Foreign land acquisition can unlock the enormous potential of largely untapped land and water resources in Ethiopia but without proper legislation and control of Ethiopia's water resources, a conflict can erupt between foreign interests and local communities. Photo: aheavens/Flickr

Water grabbing

A troubled Klondike

Foreign investments in Ethiopian agriculture has enormous potential, but water grabbing issues loom

Although less intensive than earlier, a foreign land acquisition surge is taken place in Ethiopia. With export restrictions and resources constraints at home, countries such as India, China, Saudia Arabia, Korea and the European Union are more extensively than before leasing land elsewhere.

Among the most attractive opportunities can be found in Ethiopia. The country itself welcomes the investments as they can unlock the enormous potential of largely untapped land and water resources. In fact, only about five percent of total blue water in Ethopia is withdrawn.
So perhaps the extensive foreign investments is exactly what Ethiopia needs? Well, there are some strong arguments for it, but let us not get carried away too much too soon.
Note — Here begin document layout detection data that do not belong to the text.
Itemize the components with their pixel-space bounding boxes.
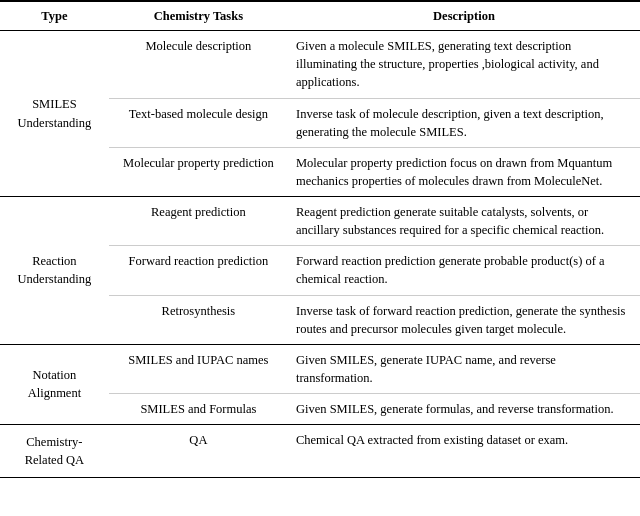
- description-cell: Given SMILES, generate formulas, and rev…: [288, 394, 640, 425]
- type-cell: SMILES Understanding: [0, 31, 109, 197]
- description-cell: Inverse task of forward reaction predict…: [288, 295, 640, 344]
- main-table: Type Chemistry Tasks Description SMILES …: [0, 0, 640, 478]
- description-cell: Given a molecule SMILES, generating text…: [288, 31, 640, 98]
- table-row: Chemistry-Related QAQAChemical QA extrac…: [0, 425, 640, 478]
- description-cell: Given SMILES, generate IUPAC name, and r…: [288, 344, 640, 393]
- table-row: Notation AlignmentSMILES and IUPAC names…: [0, 344, 640, 393]
- type-cell: Notation Alignment: [0, 344, 109, 424]
- task-cell: Retrosynthesis: [109, 295, 288, 344]
- task-cell: QA: [109, 425, 288, 478]
- table-row: SMILES UnderstandingMolecule description…: [0, 31, 640, 98]
- col-header-tasks: Chemistry Tasks: [109, 1, 288, 31]
- task-cell: Forward reaction prediction: [109, 246, 288, 295]
- description-cell: Reagent prediction generate suitable cat…: [288, 197, 640, 246]
- table-row: Reaction UnderstandingReagent prediction…: [0, 197, 640, 246]
- description-cell: Chemical QA extracted from existing data…: [288, 425, 640, 478]
- type-cell: Chemistry-Related QA: [0, 425, 109, 478]
- task-cell: Molecular property prediction: [109, 147, 288, 196]
- task-cell: SMILES and Formulas: [109, 394, 288, 425]
- description-cell: Forward reaction prediction generate pro…: [288, 246, 640, 295]
- task-cell: Molecule description: [109, 31, 288, 98]
- col-header-description: Description: [288, 1, 640, 31]
- col-header-type: Type: [0, 1, 109, 31]
- task-cell: Reagent prediction: [109, 197, 288, 246]
- description-cell: Molecular property prediction focus on d…: [288, 147, 640, 196]
- task-cell: SMILES and IUPAC names: [109, 344, 288, 393]
- task-cell: Text-based molecule design: [109, 98, 288, 147]
- type-cell: Reaction Understanding: [0, 197, 109, 345]
- description-cell: Inverse task of molecule description, gi…: [288, 98, 640, 147]
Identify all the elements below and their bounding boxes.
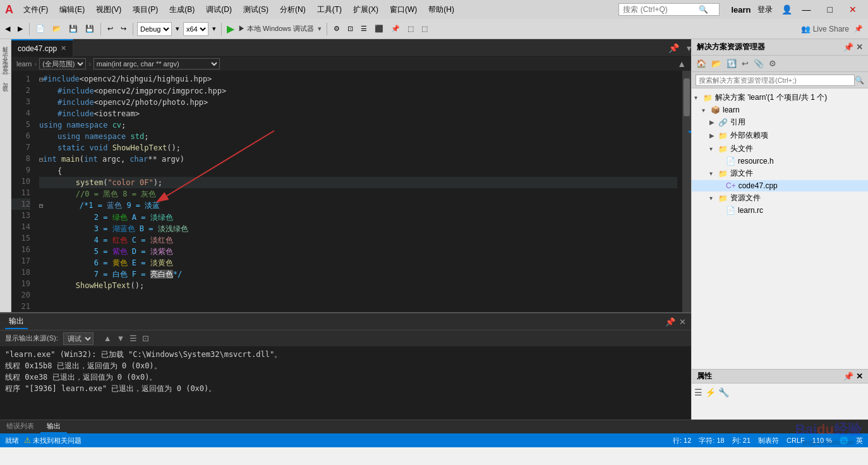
menu-tools[interactable]: 工具(T) bbox=[312, 3, 347, 16]
se-title: 解决方案资源管理器 bbox=[697, 42, 843, 52]
se-btn-2[interactable]: 📂 bbox=[709, 57, 723, 69]
search-input[interactable] bbox=[623, 5, 699, 14]
breadcrumb-scroll-up[interactable]: ▲ bbox=[677, 59, 686, 69]
learn-icon: 📦 bbox=[711, 106, 720, 114]
output-source-btn-2[interactable]: ▼ bbox=[117, 334, 125, 343]
title-search-box[interactable]: 🔍 bbox=[618, 3, 720, 16]
code-line-6: using namespace std; bbox=[39, 131, 677, 142]
code-line-12: system("color 0F"); bbox=[39, 177, 677, 188]
new-file-button[interactable]: 📄 bbox=[33, 23, 47, 34]
tab-close-icon[interactable]: ✕ bbox=[61, 44, 66, 52]
menu-file[interactable]: 文件(F) bbox=[18, 3, 53, 16]
solution-icon: 📁 bbox=[703, 94, 713, 102]
undo-button[interactable]: ↩ bbox=[105, 23, 116, 34]
back-button[interactable]: ◀ bbox=[3, 23, 13, 34]
scope-select[interactable]: (全局范围) bbox=[39, 58, 86, 69]
breadcrumb-file: learn bbox=[16, 60, 32, 68]
status-right: 行: 12 字符: 18 列: 21 制表符 CRLF 110 % 🌐 英 bbox=[673, 436, 863, 445]
se-btn-5[interactable]: 📎 bbox=[752, 57, 766, 69]
se-btn-3[interactable]: 🔃 bbox=[725, 57, 738, 69]
se-btn-6[interactable]: ⚙ bbox=[767, 57, 778, 69]
se-solution-root[interactable]: ▾ 📁 解决方案 'learn'(1 个项目/共 1 个) bbox=[692, 91, 868, 104]
toolbar-btn-9[interactable]: ⬛ bbox=[372, 23, 386, 34]
props-pin-icon[interactable]: 📌 bbox=[843, 371, 853, 381]
output-tab-2[interactable]: 输出 bbox=[40, 420, 67, 433]
title-actions: 登录 👤 — □ ✕ bbox=[757, 3, 863, 16]
se-header-files[interactable]: ▾ 📁 头文件 bbox=[692, 142, 868, 155]
toolbar-btn-7[interactable]: ⊡ bbox=[345, 23, 356, 34]
props-btn-2[interactable]: ⚡ bbox=[705, 387, 716, 397]
maximize-button[interactable]: □ bbox=[821, 3, 839, 16]
se-project-learn[interactable]: ▾ 📦 learn bbox=[692, 104, 868, 116]
menu-test[interactable]: 测试(S) bbox=[238, 3, 274, 16]
se-btn-1[interactable]: 🏠 bbox=[694, 57, 708, 69]
code-content[interactable]: ⊟#include<opencv2/highgui/highgui.hpp> #… bbox=[34, 71, 682, 312]
se-learn-rc[interactable]: 📄 learn.rc bbox=[692, 205, 868, 216]
code-line-5: using namespace cv; bbox=[39, 119, 677, 131]
solution-label: 解决方案 'learn'(1 个项目/共 1 个) bbox=[715, 92, 827, 103]
props-btn-1[interactable]: ☰ bbox=[694, 387, 702, 397]
menu-help[interactable]: 帮助(H) bbox=[423, 3, 459, 16]
run-button[interactable]: ▶ bbox=[227, 23, 234, 35]
toolbar-btn-8[interactable]: ☰ bbox=[358, 23, 370, 34]
code-area[interactable]: 1 2 3 4 5 6 7 8 9 10 11 12 13 bbox=[11, 71, 691, 312]
se-search-input[interactable] bbox=[696, 75, 855, 86]
se-pin-icon[interactable]: 📌 bbox=[843, 42, 853, 52]
minimize-button[interactable]: — bbox=[796, 3, 817, 16]
menu-analyze[interactable]: 分析(N) bbox=[275, 3, 311, 16]
center-row: 解 决 方 案 浏 览 器 加 载 code47.cpp bbox=[0, 39, 868, 420]
toolbar-btn-6[interactable]: ⚙ bbox=[331, 23, 342, 34]
config-select[interactable]: Debug bbox=[137, 22, 172, 36]
save-button[interactable]: 💾 bbox=[83, 23, 97, 34]
forward-button[interactable]: ▶ bbox=[15, 23, 25, 34]
menu-project[interactable]: 项目(P) bbox=[128, 3, 163, 16]
status-row: 行: 12 bbox=[673, 436, 691, 445]
se-source-files[interactable]: ▾ 📁 源文件 bbox=[692, 167, 868, 180]
output-source-select[interactable]: 调试 bbox=[63, 332, 93, 345]
symbol-select[interactable]: main(int argc, char ** argv) bbox=[93, 58, 220, 69]
toolbar-btn-12[interactable]: ⬚ bbox=[419, 23, 430, 34]
toolbar-btn-10[interactable]: 📌 bbox=[389, 23, 402, 34]
output-pin-button[interactable]: 📌 bbox=[665, 317, 675, 327]
output-source-btn-3[interactable]: ☰ bbox=[130, 334, 137, 343]
tab-pin-icon[interactable]: 📌 bbox=[663, 43, 684, 53]
menu-extensions[interactable]: 扩展(X) bbox=[348, 3, 383, 16]
output-close-button[interactable]: ✕ bbox=[679, 317, 686, 327]
se-code47-cpp[interactable]: C+ code47.cpp bbox=[692, 180, 868, 191]
ext-chevron: ▶ bbox=[709, 132, 716, 139]
menu-edit[interactable]: 编辑(E) bbox=[54, 3, 90, 16]
open-button[interactable]: 📂 bbox=[50, 23, 64, 34]
warning-icon: ⚠ bbox=[24, 436, 31, 445]
close-button[interactable]: ✕ bbox=[843, 3, 863, 16]
tab-overflow-button[interactable]: ▾ bbox=[687, 43, 691, 53]
menu-debug[interactable]: 调试(D) bbox=[201, 3, 237, 16]
se-references[interactable]: ▶ 🔗 引用 bbox=[692, 116, 868, 129]
login-button[interactable]: 登录 bbox=[757, 4, 773, 15]
platform-select[interactable]: x64 bbox=[183, 22, 208, 36]
props-close-icon[interactable]: ✕ bbox=[856, 371, 863, 381]
se-external-deps[interactable]: ▶ 📁 外部依赖项 bbox=[692, 129, 868, 142]
error-list-tab[interactable]: 错误列表 bbox=[0, 420, 40, 433]
se-resource-h[interactable]: 📄 resource.h bbox=[692, 155, 868, 167]
output-line-4: 程序 "[3936] learn.exe" 已退出，返回值为 0 (0x0)。 bbox=[5, 383, 686, 394]
se-resource-files[interactable]: ▾ 📁 资源文件 bbox=[692, 191, 868, 205]
status-tab: 制表符 bbox=[758, 436, 779, 445]
scroll-thumb[interactable] bbox=[684, 78, 690, 116]
output-tab-output[interactable]: 输出 bbox=[5, 315, 28, 329]
pin-right-button[interactable]: 📌 bbox=[852, 23, 865, 34]
editor-scrollbar[interactable] bbox=[682, 71, 691, 312]
active-tab[interactable]: code47.cpp ✕ bbox=[11, 39, 73, 57]
menu-view[interactable]: 视图(V) bbox=[91, 3, 126, 16]
liveshare-button[interactable]: 👥 Live Share bbox=[801, 25, 849, 33]
code-line-11: { bbox=[39, 166, 677, 177]
menu-window[interactable]: 窗口(W) bbox=[385, 3, 422, 16]
output-source-btn-1[interactable]: ▲ bbox=[104, 334, 112, 343]
se-close-icon[interactable]: ✕ bbox=[856, 42, 863, 52]
output-source-btn-4[interactable]: ⊡ bbox=[142, 334, 149, 343]
props-btn-3[interactable]: 🔧 bbox=[718, 387, 729, 397]
save-all-button[interactable]: 💾 bbox=[66, 23, 80, 34]
se-btn-4[interactable]: ↩ bbox=[740, 57, 750, 69]
toolbar-btn-11[interactable]: ⬚ bbox=[405, 23, 416, 34]
redo-button[interactable]: ↪ bbox=[118, 23, 129, 34]
menu-build[interactable]: 生成(B) bbox=[164, 3, 200, 16]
In a country where between five and seven million inhabitants require food aid, there is reasonable concern about all the food leaving the country.

And then there is the issue of access to water.
“Non-trivial portions"
In a new study published in Water Alternatives, centre PHD student Yihun Dile has together with experts from Germany, Kenya and Ethiopia analysed the potential consequences of water use from foreign investments.

Download the scientific article here (PDF)
The analysis reviewed all known agreements where foreign investors, including Ethiopian diaspora, could lease land. The information was gathered from national and regional agreements, with particular focus on the regions with most investment activity, namely Oromia, Amhara, Beneshangul Gumuz, SNNP and Gambella.
Taking into account uncertainties accompanying some of the data, Dile and his colleagues nevertheless found that if all planned investments are implemented and expanded in the near future, a "non-trivial portion" of Ethiopia's water resources will be consumed by foreign entities. That will have consequences.
"The controversy over water use in foreign direct investments is not only about quantities of water, but also about potential harm to traditional users and the long-term social, ecological and financial consequences," says Dile.
Not much help from the law
Take the Saudi Star irrigation project in the Gambela region for instance. The agricultural development company has leased 10,000 ha for rice production to export. This will divert water from a river that currently supports several livelihoods and valuable ecosystems.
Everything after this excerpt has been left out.